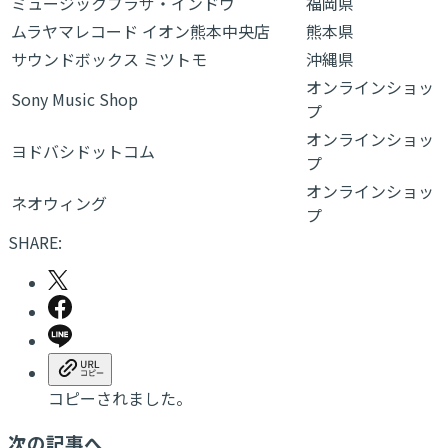
ミュージックプラザ・インドウ
福岡県
ムラヤマレコード イオン熊本中央店
熊本県
サウンドボックス ミツトモ
沖縄県
オンラインショッ
Sony Music Shop
プ
オンラインショッ
ヨドバシドットコム
プ
オンラインショッ
ネオウィング
プ
SHARE:
コピーされました。
次の記事へ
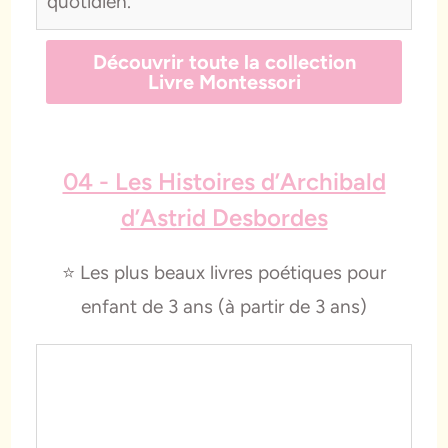
quotidien.
Découvrir toute la collection
Livre Montessori
04 - Les Histoires d’Archibald
d’Astrid Desbordes
⭐️
Les plus beaux livres poétiques pour
enfant de 3 ans (à partir de 3 ans)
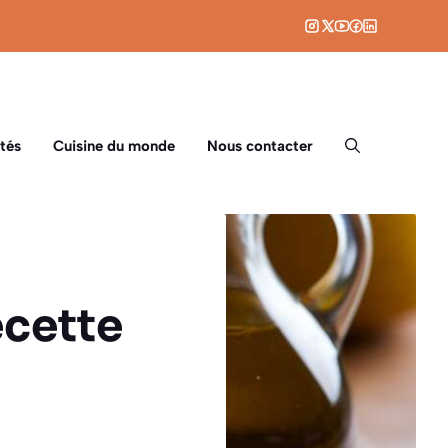
tés
Cuisine du monde
Nous contacter
ecette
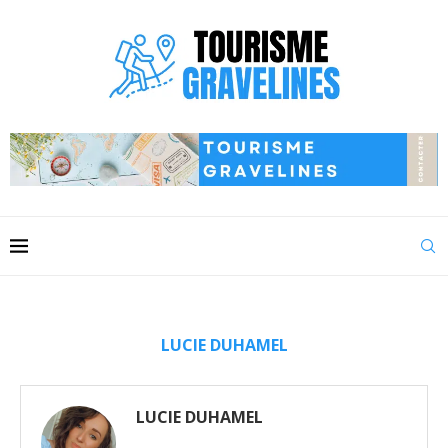
LUCIE DUHAMEL
LUCIE DUHAMEL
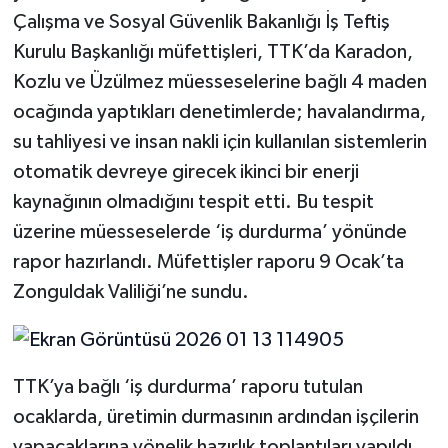
Çalışma ve Sosyal Güvenlik Bakanlığı İş Teftiş
Kurulu Başkanlığı müfettişleri, TTK’da Karadon,
Kozlu ve Üzülmez müesseselerine bağlı 4 maden
ocağında yaptıkları denetimlerde; havalandırma,
su tahliyesi ve insan nakli için kullanılan sistemlerin
otomatik devreye girecek ikinci bir enerji
kaynağının olmadığını tespit etti. Bu tespit
üzerine müesseselerde ‘iş durdurma’ yönünde
rapor hazırlandı. Müfettişler raporu 9 Ocak’ta
Zonguldak Valiliği’ne sundu.
TTK’ya bağlı ‘iş durdurma’ raporu tutulan
ocaklarda, üretimin durmasının ardından işçilerin
yapacaklarına yönelik hazırlık toplantıları yapıldı.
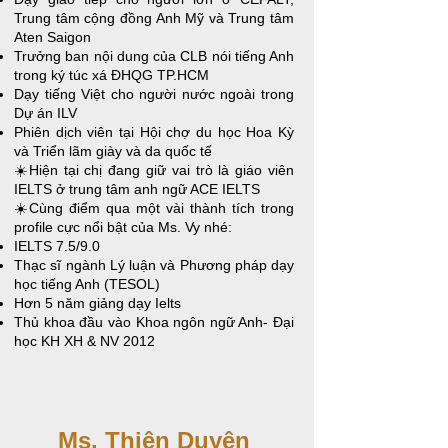
Trung tâm cộng đồng Anh Mỹ và Trung tâm
Aten Saigon
Trưởng ban nội dung của CLB nói tiếng Anh
trong ký túc xá ĐHQG TP.HCM
Dạy tiếng Việt cho người nước ngoài trong
Dự án ILV
Phiên dịch viên tại Hội chợ du học Hoa Kỳ
và Triển lãm giày và da quốc tế
☀️Hiện tại chị đang giữ vai trò là giáo viên
IELTS ở trung tâm anh ngữ ACE IELTS
☀️Cùng điểm qua một vài thành tích trong
profile cực nổi bật của Ms. Vy nhé:
IELTS 7.5/9.0​
Thạc sĩ ngành Lý luận và Phương pháp dạy
học tiếng Anh (TESOL)
Hơn 5 năm giảng dạy Ielts
Thủ khoa đầu vào Khoa ngôn ngữ Anh- Đại
học KH XH & NV 2012
​Ms. Thiên Duyên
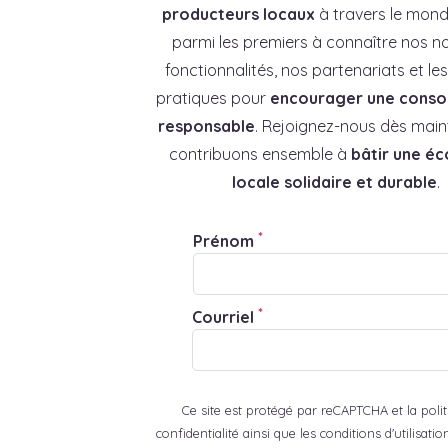
producteurs locaux
à travers le mond
parmi les premiers à connaître nos no
fonctionnalités, nos partenariats et l
pratiques pour
encourager une cons
responsable
. Rejoignez-nous dès main
contribuons ensemble à
bâtir une é
locale solidaire et durable
.
*
Prénom
*
Courriel
Ce site est protégé par reCAPTCHA et la poli
confidentialité ainsi que les conditions d'utilisat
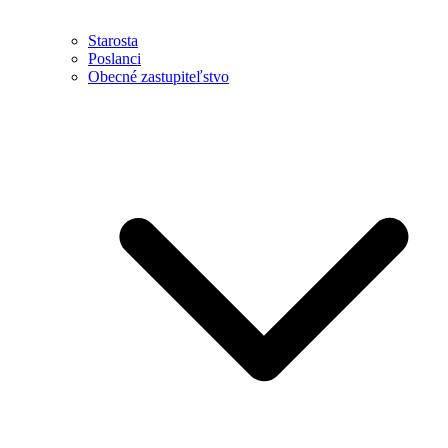
Starosta
Poslanci
Obecné zastupiteľstvo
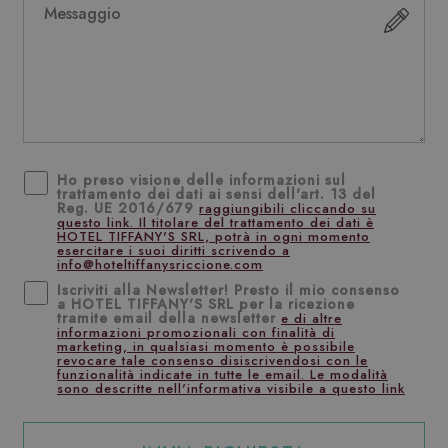
Ho preso visione delle informazioni sul
trattamento dei dati ai sensi dell'art. 13 del
Reg. UE 2016/679
raggiungibili cliccando su
questo link. Il titolare del trattamento dei dati è
HOTEL TIFFANY'S SRL, potrà in ogni momento
esercitare i suoi diritti scrivendo a
info@hoteltiffanysriccione.com
Iscriviti alla Newsletter! Presto il mio consenso
a HOTEL TIFFANY'S SRL per la ricezione
tramite email della newsletter
e di altre
informazioni promozionali con finalità di
marketing, in qualsiasi momento è possibile
revocare tale consenso disiscrivendosi con le
funzionalità indicate in tutte le email. Le modalità
sono descritte nell'informativa visibile a questo link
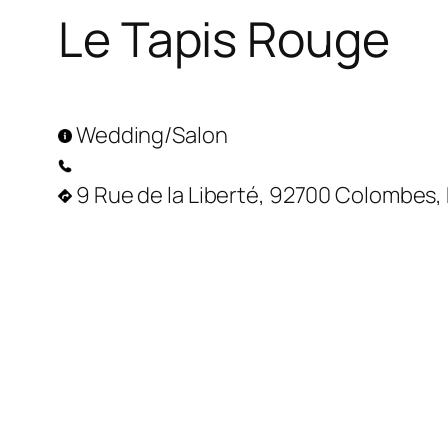
Le Tapis Rouge
Wedding/Salon
9 Rue de la Liberté, 92700 Colombes,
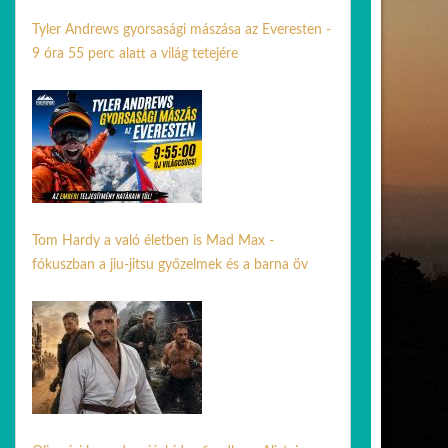
Tyler Andrews gyorsasági mászása az Everesten -
9 óra 55 perc alatt a világ tetejére
01 jún. 2026
Tom Hardy a való életben is Mad Max -
fókuszban a jiu-jitsu győzelmek és a barna öv
10 jún. 2026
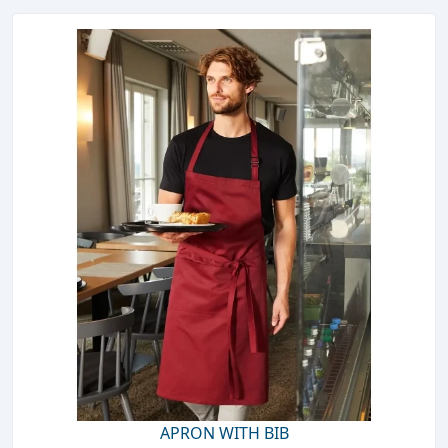
APRON WITH BIB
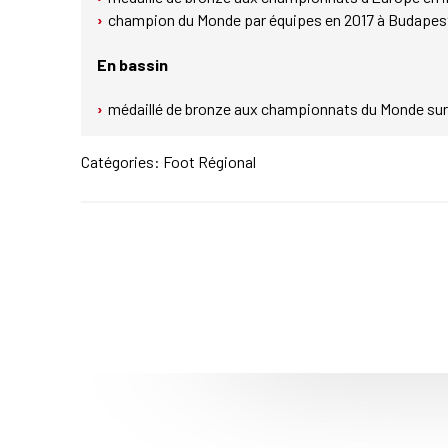
champion du Monde par équipes en 2017 à Budapest
En bassin
médaillé de bronze aux championnats du Monde sur 8
Catégories:
Foot Régional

□ □ □ □ □

* **TASK DESCRIPTION**
Determine how many lines of the material include the string "link". Output only that count.

* **SOLVED PROBLEM**
2